Visiblement il ne vient pas à Bannon l’idée de regarder l’histoire de l’Eglise: la durée des conclaves a diminué au XXème siècle après la suppression du « droit d’exclusive »:

L’un des conclaves les plus long fut celui pour l’élection de Pie X en 1903: le scrutin a duré 4 jours car les gouvernements des États européens avaient un droit de veto (ou droit d’exclusive). Dans ce cas, l’empereur autrichien François-Joseph avait refusé l’élection du cardinal Mariano Rampolla, alors secrétaire d’État et jugé trop proche de la France et qui avait réuni le plus de votes lors des premiers scrutins. Giuseppe Melchiorre Sarto, qui sera finalement élu, abolira en 1904 ce droit d’exclusive, sous peine d’excommunication.

Les trois dernières élections, celles du conservateur Benoît XVI (2005), du progressiste François (2013) et du réconciliateur Léon XIV (n’en déplaise à Bannon, il est un candidat ayant rassemblé tous les bords) ont eu à peu près la même durée: 4 ou 5 tours.

Bannon en vulgaire pillard

En réalité, il semble bien que la seule chose qui intéresse Bannon, c’est cet article du Wall Street Journal, qu’il cite, selon lequel le problème du Vatican serait l’absence de liquidités.
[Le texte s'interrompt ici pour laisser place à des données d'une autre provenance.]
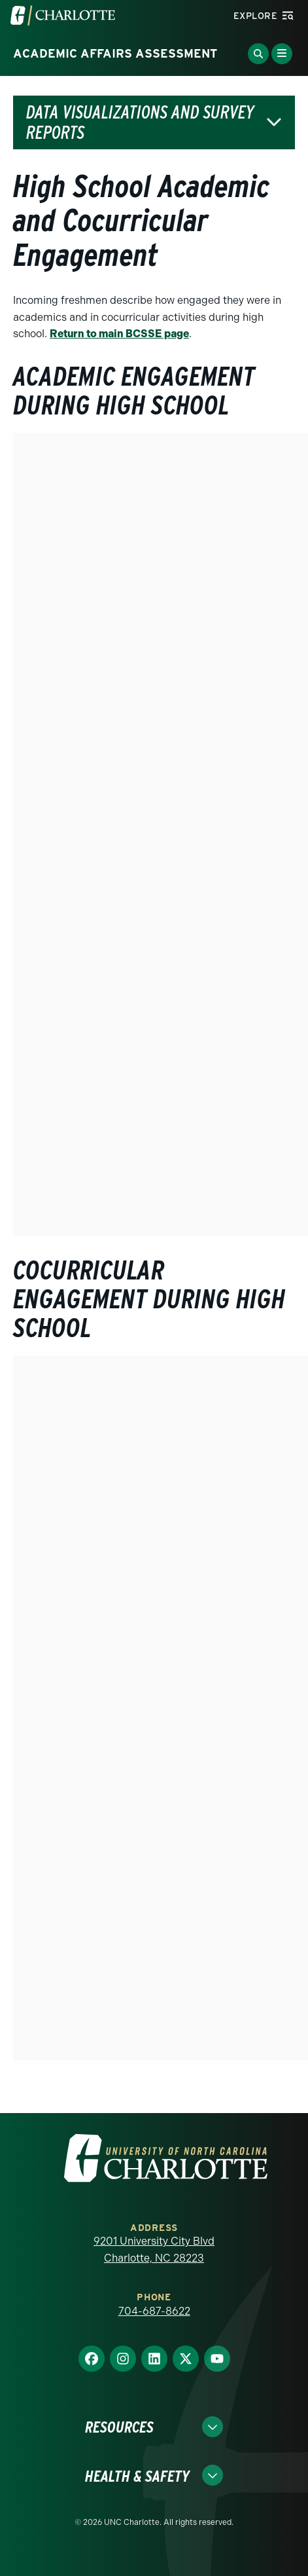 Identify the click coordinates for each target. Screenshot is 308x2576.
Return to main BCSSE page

Et voilà le verbatim de Bannon:

Le Vatican a des tonnes d’actifs. Mais ils sont illiquides. Il leur faut de l’argent frais américain. (…) [Les cardinaux] ne mettraient jamais un Américain traditionnel dans [le] rôle [de Pape] parce qu’ils pensent que l’Eglise américaine a beaucoup de pouvoir. (…) [Mais après l’élection d’un nouveau Bertgoglio] qui va être le contact des grands donateurs américains?
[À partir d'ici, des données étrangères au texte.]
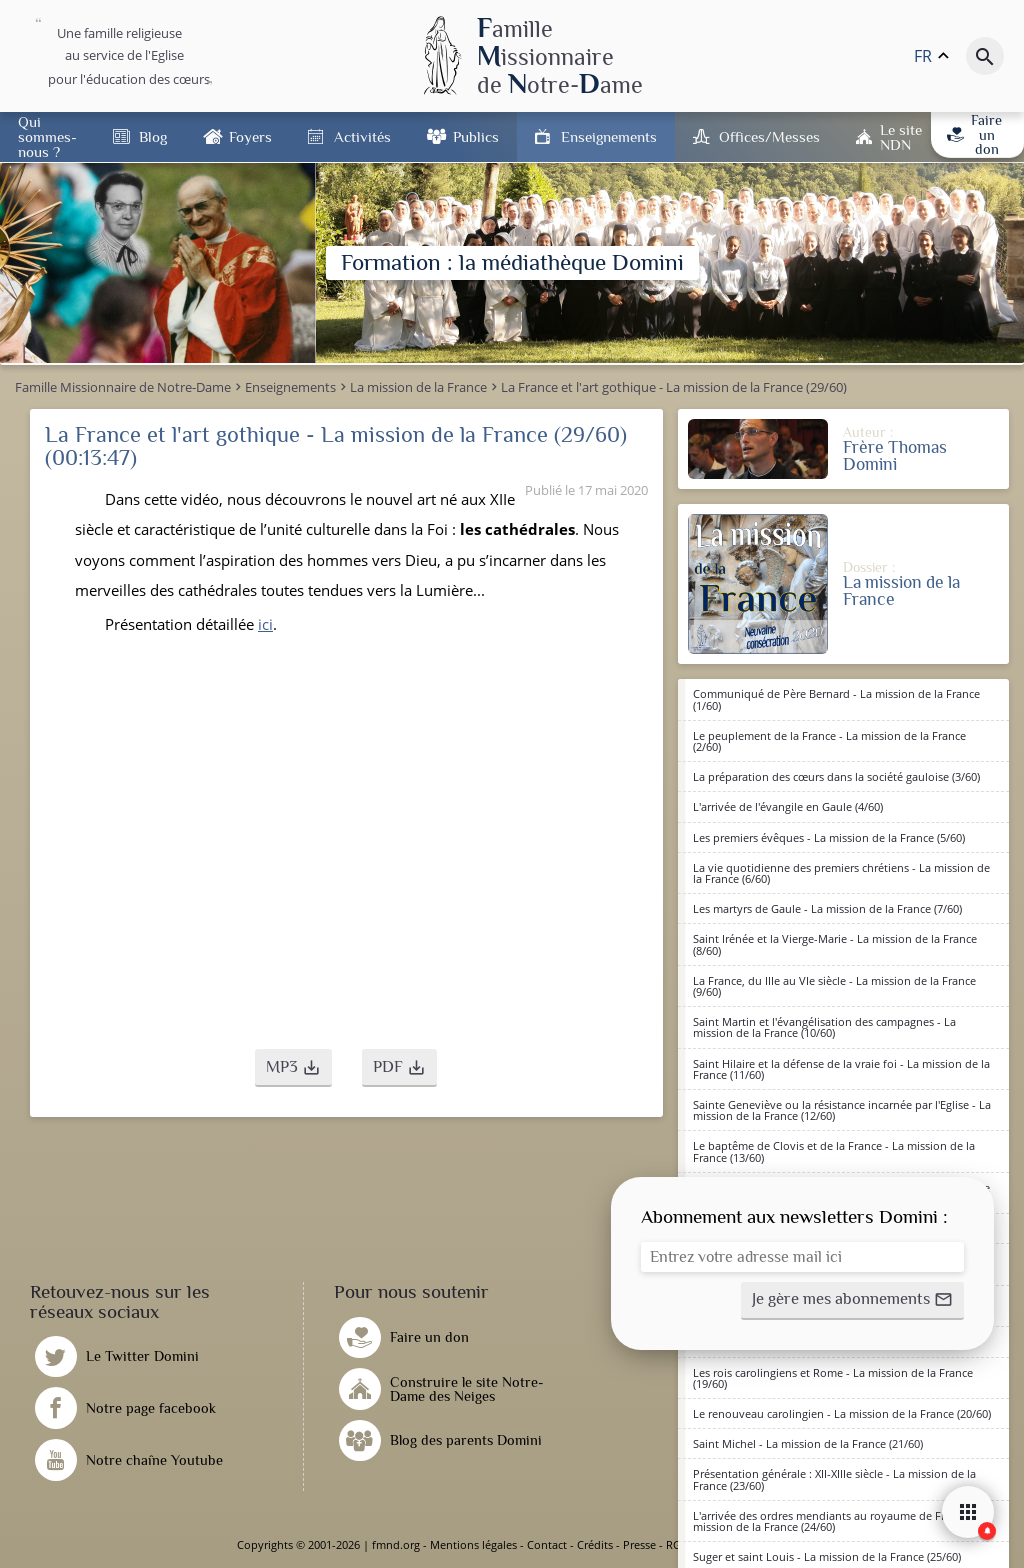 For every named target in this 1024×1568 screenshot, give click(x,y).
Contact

On doit remercier Bannon de sa franchise de pillard décomplexé: on comprend que la fonction d’un pape conservateur serait de permettre à la finance américaine de s’emparer des actifs du Vatican! Décidément, entre le gendre de Trump, Jared Kushner, qui rêve de faire de Gaza une « côte d’azur » pour milliardaires et Steve Bannon qui tend une langue longue comme le loup de Tex Avery quand on lui parle des biens du Saint-Siège, Donald Trump est entouré de bien curieux conservateurs….

Tout d’un coup, on se dit que les cardinaux ont eu beaucoup d’intelligence collective en élisant un Américain de naissance et Péruvien d’adoption, qui regardera avec lucidité les manigances des ses compatriotes du Nord.